═════ Source data
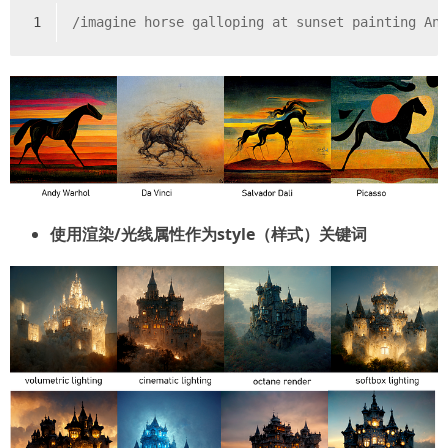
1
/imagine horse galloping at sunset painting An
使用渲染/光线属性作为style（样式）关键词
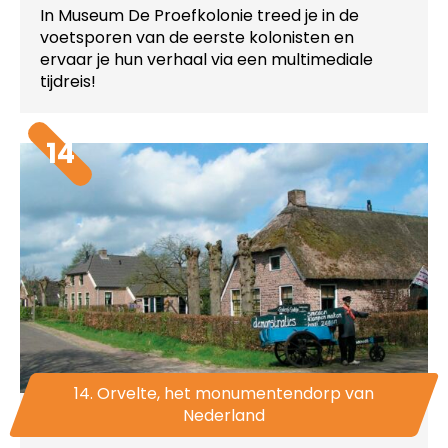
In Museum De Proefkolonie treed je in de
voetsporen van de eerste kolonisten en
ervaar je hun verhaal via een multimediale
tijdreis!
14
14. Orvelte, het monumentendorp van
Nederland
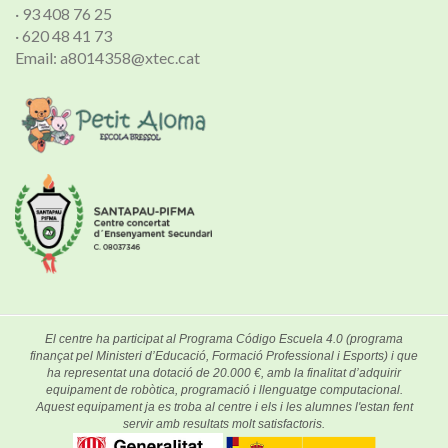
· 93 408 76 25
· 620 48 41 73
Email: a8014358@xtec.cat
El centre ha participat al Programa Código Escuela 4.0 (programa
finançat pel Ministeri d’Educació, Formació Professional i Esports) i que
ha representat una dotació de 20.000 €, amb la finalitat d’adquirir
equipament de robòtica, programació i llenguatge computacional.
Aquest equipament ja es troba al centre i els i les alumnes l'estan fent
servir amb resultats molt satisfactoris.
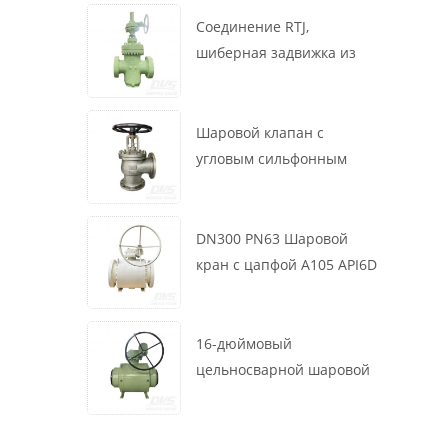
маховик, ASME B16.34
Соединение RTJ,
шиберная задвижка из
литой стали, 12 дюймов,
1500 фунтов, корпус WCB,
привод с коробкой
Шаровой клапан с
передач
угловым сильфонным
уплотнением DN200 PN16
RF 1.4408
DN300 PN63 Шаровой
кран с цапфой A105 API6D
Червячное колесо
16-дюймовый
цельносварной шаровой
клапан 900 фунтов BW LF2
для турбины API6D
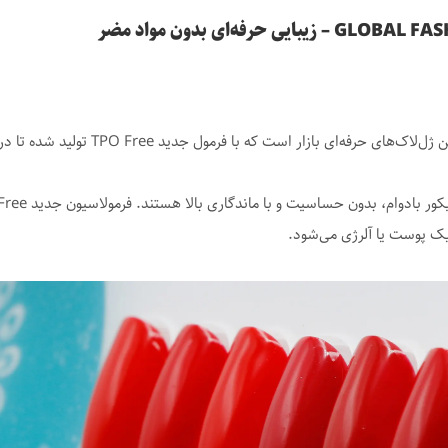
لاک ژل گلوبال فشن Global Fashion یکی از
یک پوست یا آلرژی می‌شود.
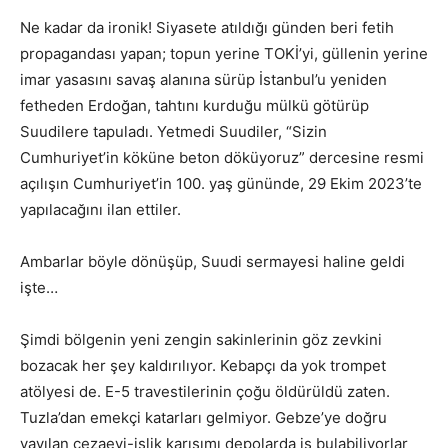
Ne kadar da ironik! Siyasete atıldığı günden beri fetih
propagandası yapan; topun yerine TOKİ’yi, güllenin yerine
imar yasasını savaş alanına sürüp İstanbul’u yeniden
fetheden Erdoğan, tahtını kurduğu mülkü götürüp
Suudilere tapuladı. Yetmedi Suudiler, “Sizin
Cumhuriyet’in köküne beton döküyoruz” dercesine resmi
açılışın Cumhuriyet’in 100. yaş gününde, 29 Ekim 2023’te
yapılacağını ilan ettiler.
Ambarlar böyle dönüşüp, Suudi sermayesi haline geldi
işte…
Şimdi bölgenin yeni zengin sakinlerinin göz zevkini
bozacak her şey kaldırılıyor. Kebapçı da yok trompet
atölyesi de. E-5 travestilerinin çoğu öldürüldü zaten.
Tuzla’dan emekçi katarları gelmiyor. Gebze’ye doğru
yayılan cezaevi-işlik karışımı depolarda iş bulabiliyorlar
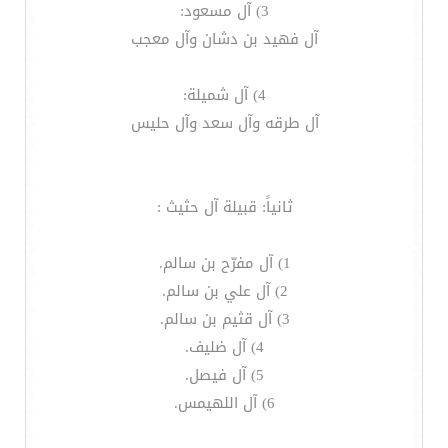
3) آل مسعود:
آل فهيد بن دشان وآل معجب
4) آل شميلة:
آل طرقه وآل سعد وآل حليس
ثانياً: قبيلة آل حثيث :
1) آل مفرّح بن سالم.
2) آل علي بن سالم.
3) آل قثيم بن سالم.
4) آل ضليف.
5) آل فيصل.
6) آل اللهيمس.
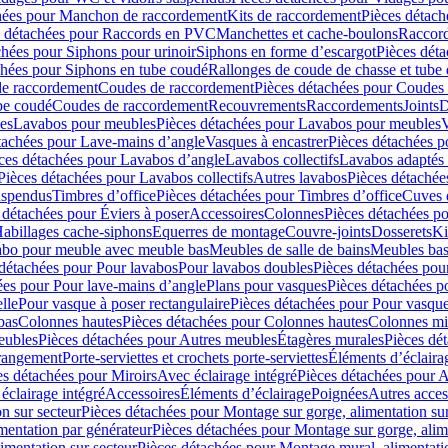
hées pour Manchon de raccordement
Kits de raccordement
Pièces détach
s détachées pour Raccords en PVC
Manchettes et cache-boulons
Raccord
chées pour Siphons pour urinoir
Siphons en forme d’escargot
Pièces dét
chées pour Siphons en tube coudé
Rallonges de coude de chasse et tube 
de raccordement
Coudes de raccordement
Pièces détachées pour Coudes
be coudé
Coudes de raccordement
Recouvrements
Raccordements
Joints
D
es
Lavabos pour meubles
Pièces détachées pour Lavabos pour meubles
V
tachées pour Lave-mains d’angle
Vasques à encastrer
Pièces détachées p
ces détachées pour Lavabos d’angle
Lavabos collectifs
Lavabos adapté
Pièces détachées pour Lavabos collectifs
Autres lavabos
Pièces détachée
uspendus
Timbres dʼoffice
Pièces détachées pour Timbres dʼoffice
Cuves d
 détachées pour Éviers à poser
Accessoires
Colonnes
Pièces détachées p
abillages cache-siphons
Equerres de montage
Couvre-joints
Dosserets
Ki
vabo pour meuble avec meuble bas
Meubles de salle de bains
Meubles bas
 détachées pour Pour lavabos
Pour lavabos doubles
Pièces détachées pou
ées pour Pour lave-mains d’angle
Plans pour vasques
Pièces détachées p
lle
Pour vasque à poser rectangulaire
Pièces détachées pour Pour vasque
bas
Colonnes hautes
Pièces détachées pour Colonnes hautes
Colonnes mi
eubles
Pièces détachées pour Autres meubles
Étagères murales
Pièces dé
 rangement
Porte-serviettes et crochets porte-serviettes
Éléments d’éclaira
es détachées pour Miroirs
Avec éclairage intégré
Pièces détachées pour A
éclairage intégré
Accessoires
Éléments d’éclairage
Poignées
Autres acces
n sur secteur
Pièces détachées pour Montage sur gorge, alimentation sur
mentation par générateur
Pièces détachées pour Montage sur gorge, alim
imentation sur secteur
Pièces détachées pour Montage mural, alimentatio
══════════
═════ Source data
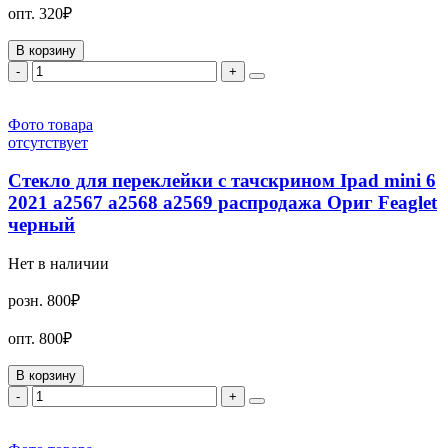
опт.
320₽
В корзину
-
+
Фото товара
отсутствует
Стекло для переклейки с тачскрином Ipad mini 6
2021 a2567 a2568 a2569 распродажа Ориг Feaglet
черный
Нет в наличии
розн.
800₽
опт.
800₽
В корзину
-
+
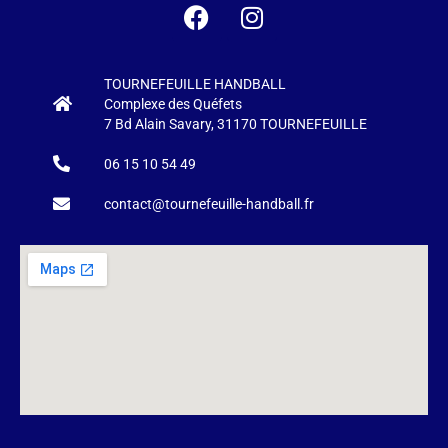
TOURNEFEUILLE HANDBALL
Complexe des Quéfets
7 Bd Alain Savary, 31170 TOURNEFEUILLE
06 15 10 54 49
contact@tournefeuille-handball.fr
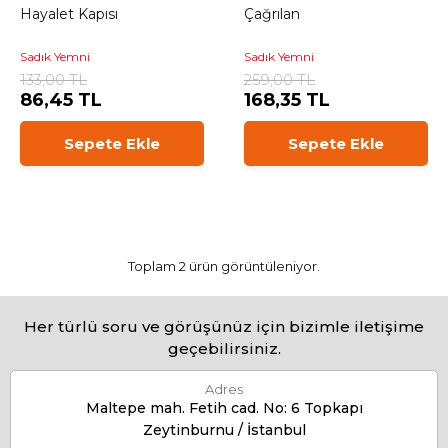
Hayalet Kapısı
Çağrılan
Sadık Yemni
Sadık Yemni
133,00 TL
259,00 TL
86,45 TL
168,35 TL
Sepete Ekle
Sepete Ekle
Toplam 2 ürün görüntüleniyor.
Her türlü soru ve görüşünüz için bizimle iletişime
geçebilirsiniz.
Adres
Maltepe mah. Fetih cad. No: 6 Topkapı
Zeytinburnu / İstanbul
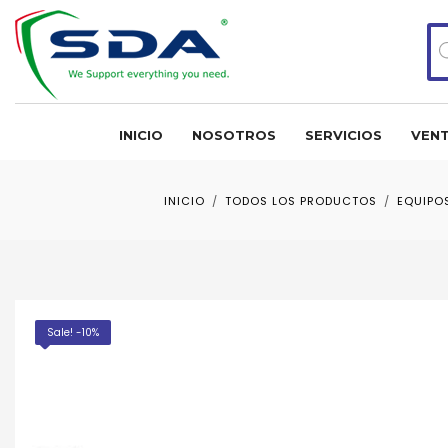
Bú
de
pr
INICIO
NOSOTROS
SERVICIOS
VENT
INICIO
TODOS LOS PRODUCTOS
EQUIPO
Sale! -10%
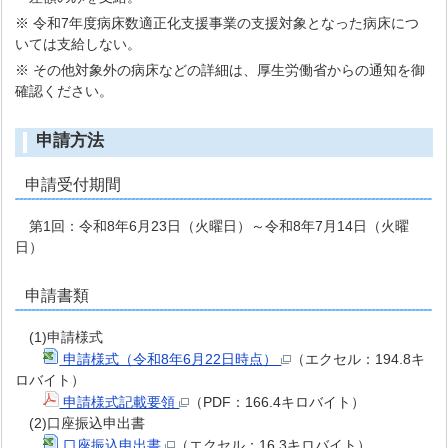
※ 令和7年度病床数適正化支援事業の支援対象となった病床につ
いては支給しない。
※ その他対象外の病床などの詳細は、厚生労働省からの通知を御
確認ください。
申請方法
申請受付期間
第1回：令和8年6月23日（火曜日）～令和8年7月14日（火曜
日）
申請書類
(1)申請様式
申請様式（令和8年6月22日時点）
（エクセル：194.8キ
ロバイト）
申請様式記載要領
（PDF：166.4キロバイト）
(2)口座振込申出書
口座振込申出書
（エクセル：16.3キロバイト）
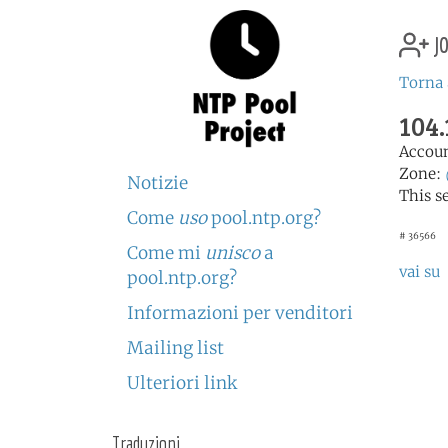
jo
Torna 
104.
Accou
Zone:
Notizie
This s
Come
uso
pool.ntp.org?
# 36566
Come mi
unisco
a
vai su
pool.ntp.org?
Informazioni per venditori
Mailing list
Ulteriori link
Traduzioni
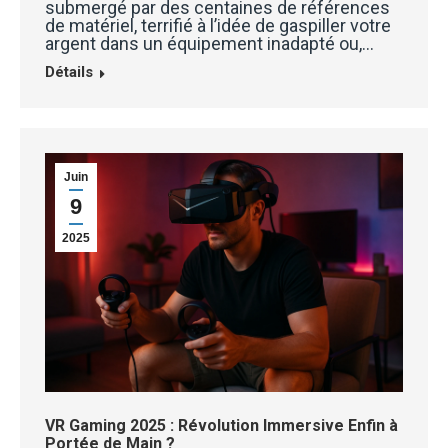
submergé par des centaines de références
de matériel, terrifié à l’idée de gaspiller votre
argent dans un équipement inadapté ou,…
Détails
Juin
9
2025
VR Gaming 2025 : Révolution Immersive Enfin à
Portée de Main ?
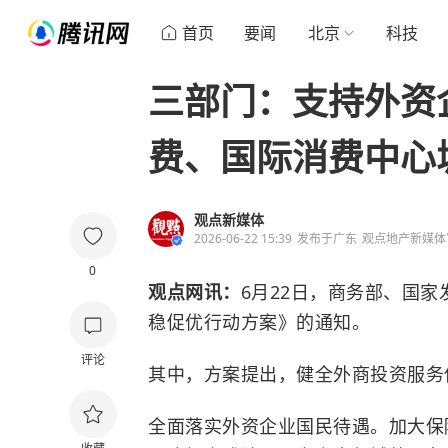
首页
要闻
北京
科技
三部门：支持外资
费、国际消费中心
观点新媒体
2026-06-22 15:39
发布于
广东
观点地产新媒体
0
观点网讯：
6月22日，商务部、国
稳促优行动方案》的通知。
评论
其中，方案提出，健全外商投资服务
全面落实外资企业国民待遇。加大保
══════════
▸ Task item: Go through the entries above and report how many lines hold the word "Timbres". Nothing but the number is needed.

▸ Written answer: 2